What you have to do: Search the listing below for the word "Jubileu" and copy each line that holds it.

==================================================

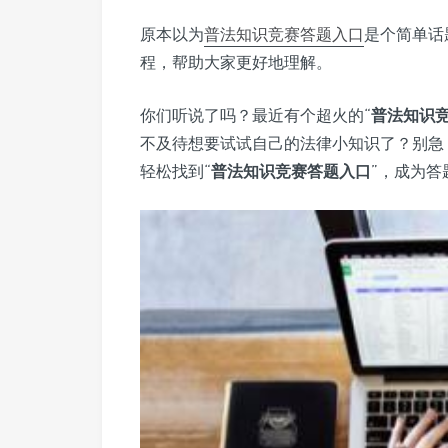
原本以为
普法知识竞赛
答题入口
是个简单话
程，帮助大家更好地理解。
你们听说了吗？最近有个超火的“
普法知识
不及待想要试试自己的法律小知识了？别急
轻松找到“
普法知识竞赛答题入口
”，成为答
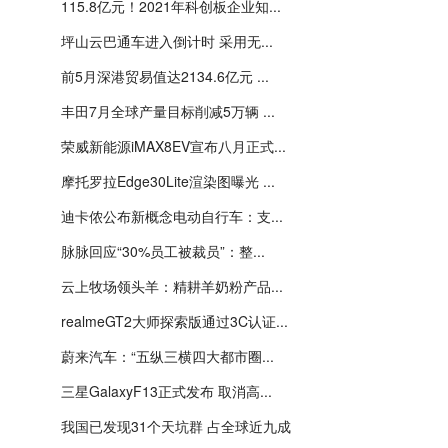
115.8亿元！2021年科创板企业知...
坪山云巴通车进入倒计时 采用无...
前5月深港贸易值达2134.6亿元 ...
丰田7月全球产量目标削减5万辆 ...
荣威新能源iMAX8EV宣布八月正式...
摩托罗拉Edge30Lite渲染图曝光 ...
迪卡侬公布新概念电动自行车：支...
脉脉回应“30%员工被裁员”：整...
云上牧场领头羊：精耕羊奶粉产品...
realmeGT2大师探索版通过3C认证...
蔚来汽车：“五纵三横四大都市圈...
三星GalaxyF13正式发布 取消高...
我国已发现31个天坑群 占全球近九成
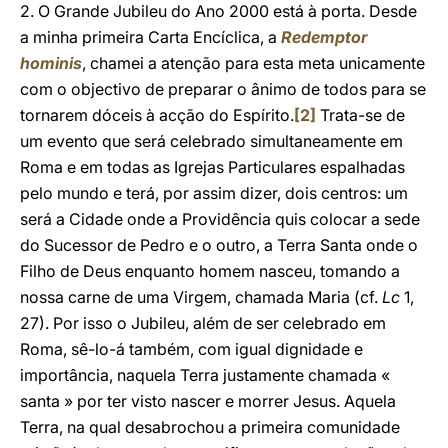
2. O Grande Jubileu do Ano 2000 está à porta. Desde
a minha primeira Carta Encíclica, a
Redemptor
hominis
, chamei a atenção para esta meta unicamente
com o objectivo de preparar o ânimo de todos para se
tornarem dóceis à acção do Espírito.
[2]
Trata-se de
um evento que será celebrado simultaneamente em
Roma e em todas as Igrejas Particulares espalhadas
pelo mundo e terá, por assim dizer, dois centros: um
será a Cidade onde a Providência quis colocar a sede
do Sucessor de Pedro e o outro, a Terra Santa onde o
Filho de Deus enquanto homem nasceu, tomando a
nossa carne de uma Virgem, chamada Maria (cf.
Lc
1,
27). Por isso o Jubileu, além de ser celebrado em
Roma, sê-lo-á também, com igual dignidade e
importância, naquela Terra justamente chamada «
santa » por ter visto nascer e morrer Jesus. Aquela
Terra, na qual desabrochou a primeira comunidade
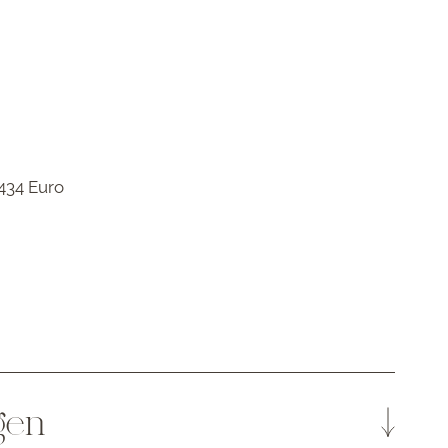
434 Euro
gen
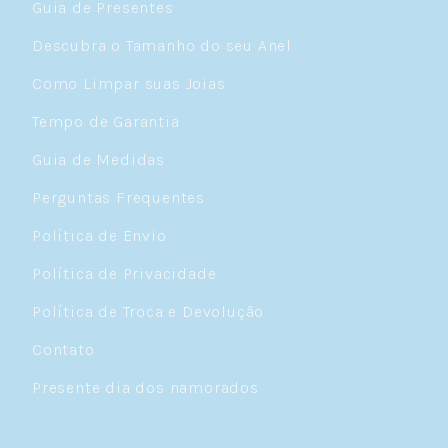
Guia de Presentes
Descubra o Tamanho do seu Anel
Como Limpar suas Joias
Tempo de Garantia
Guia de Medidas
Perguntas Frequentes
Política de Envio
Política de Privacidade
Política de Troca e Devolução
Contato
Presente dia dos namorados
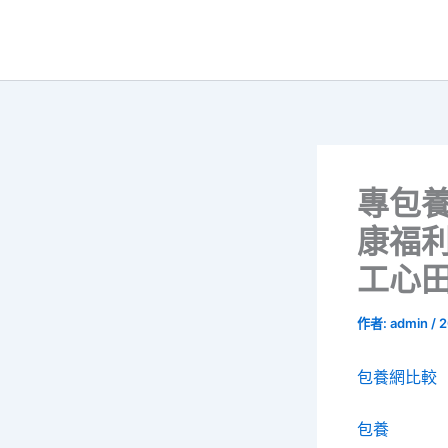
跳
至
主
要
內
容
專包
康福
工心
作者:
admin
/
2
包養網比較
包養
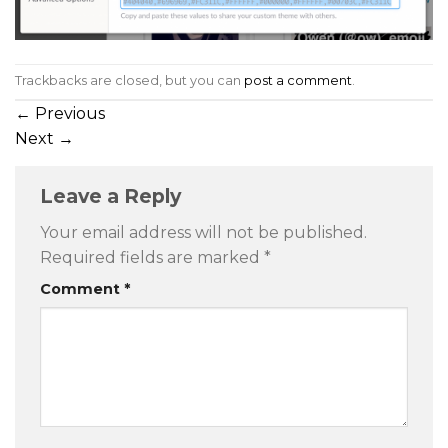
Trackbacks are closed, but you can
post a comment
.
←
Previous
Next
→
Leave a Reply
Your email address will not be published.
Required fields are marked
*
Comment
*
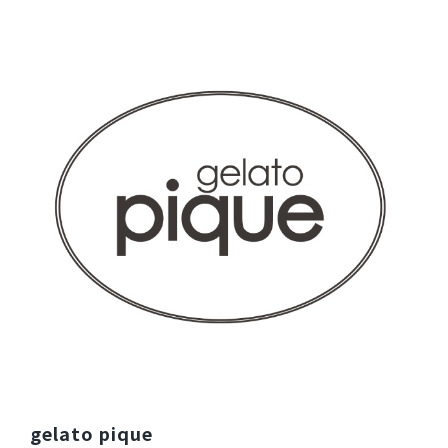
サイズ感
小さめ
大きめ
ストレッチ感
よく伸びる
伸びない
厚さ
とても薄い
厚い
左腕のジェラートピケの刺繍がオシャレでかわいいです。ま
た買いたいです。
商品：
608ジェラート ピケ&クラシコ:プルオーバースク
ラブ/ディープネイビー/EL
役に立った
0
2026-04-09
ご購入者様
購入確認済み
年齢:
20代
身長:
161-165cm
体重:
46-50kg
サイズ感
小さめ
大きめ
ライトブルーを以前購入し、着心地が良かったので色違いで
gelato pique
購入しました。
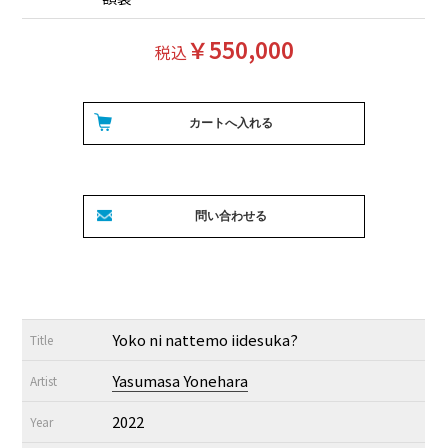
￥550,000
税込
Yoko ni nattemo iidesuka?
Title
Yasumasa Yonehara
Artist
2022
Year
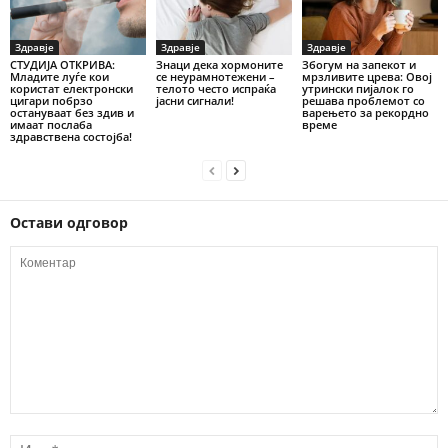
Здравје
Здравје
Здравје
СТУДИЈА ОТКРИВА:
Знаци дека хормоните
Збогум на запекот и
Младите луѓе кои
се неурамнотежени –
мрзливите црева: Овој
користат електронски
телото често испраќа
утрински пијалок го
цигари побрзо
јасни сигнали!
решава проблемот со
остануваат без здив и
варењето за рекордно
имаат послаба
време
здравствена состојба!
Остави одговор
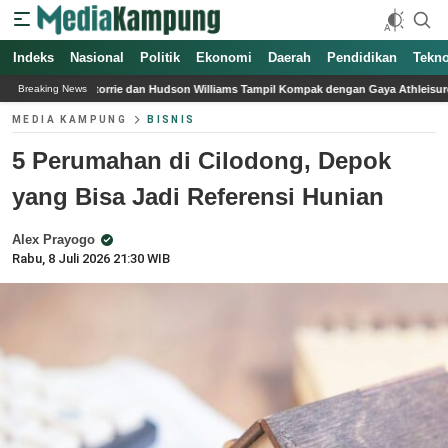
Indeks
Nasional
Politik
Ekonomi
Daerah
Pendidikan
Tekno
udson Williams Tampil Kompak dengan Gaya Athleisure Saat Syuting Heated Rivalry
Breaking News
MEDIA KAMPUNG
BISNIS
5 Perumahan di Cilodong, Depok
yang Bisa Jadi Referensi Hunian
Alex Prayogo
Rabu, 8 Juli 2026 21:30 WIB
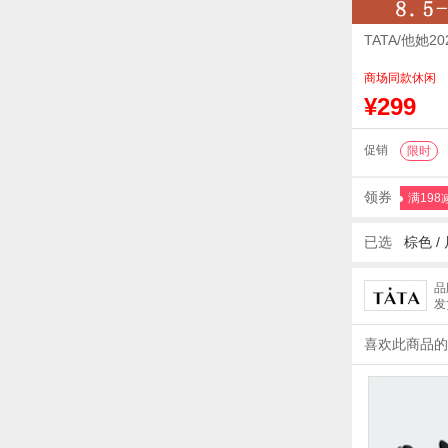
TATA/他她
商场同款休闲
¥299
促销
限时
领券
满198
已选
棕色
/
品
发
喜欢此商品的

==================================================

Reply to the task:
2. O Grande Jubileu do Ano 2000 está à porta. Desde
27). Por isso o Jubileu, além de ser celebrado em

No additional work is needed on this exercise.